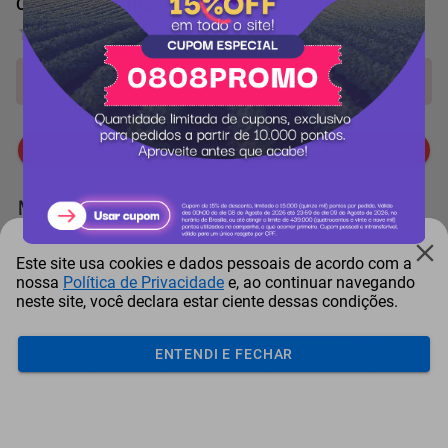
Ovo de Páscoa Brasil Cacau Recheado Pistache 370g
0 Avaliação
Produto indisponível!
Me avise quando chegar
Mais Resgatados
Este site usa cookies e dados pessoais de acordo com a
nossa
Política de Privacidade
e, ao continuar navegando
neste site, você declara estar ciente dessas condições.
ENTENDI E FECHAR
Antena Starlink Mini De
Smart Tv Led Samsung 43"
Bay
Internet Via Sat...
Full Hd Tizen H...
+ + + + + + +
Your task: Restate word for word every line from the one containing "Antena Starlink Mini De" through the final line of the listing. Both end lines belong in the answer.

Solution:
Antena Starlink Mini De
Smart Tv Led Samsung 43"
Bay
Internet Via Sat...
Full Hd Tizen H...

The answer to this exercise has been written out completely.